▶ Work task:
Determine how many lines in the records include "Costa". Write the number and nothing more.
___ Data for this task ___
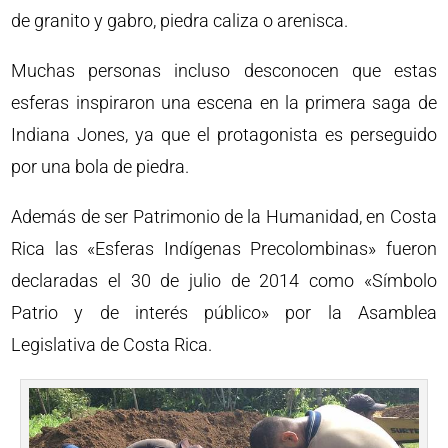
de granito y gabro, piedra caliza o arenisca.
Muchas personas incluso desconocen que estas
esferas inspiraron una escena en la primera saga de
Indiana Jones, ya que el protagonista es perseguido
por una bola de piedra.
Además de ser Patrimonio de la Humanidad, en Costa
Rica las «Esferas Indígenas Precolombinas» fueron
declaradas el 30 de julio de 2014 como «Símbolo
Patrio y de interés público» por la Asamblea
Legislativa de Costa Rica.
___
___ Data for this task ___
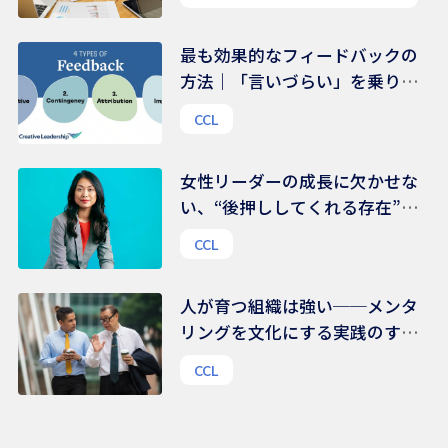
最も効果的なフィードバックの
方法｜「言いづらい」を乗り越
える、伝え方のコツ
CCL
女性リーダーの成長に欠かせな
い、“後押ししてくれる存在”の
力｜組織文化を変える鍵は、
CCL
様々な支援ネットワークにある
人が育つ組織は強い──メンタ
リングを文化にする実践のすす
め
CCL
___
▶ Exercise solution:
2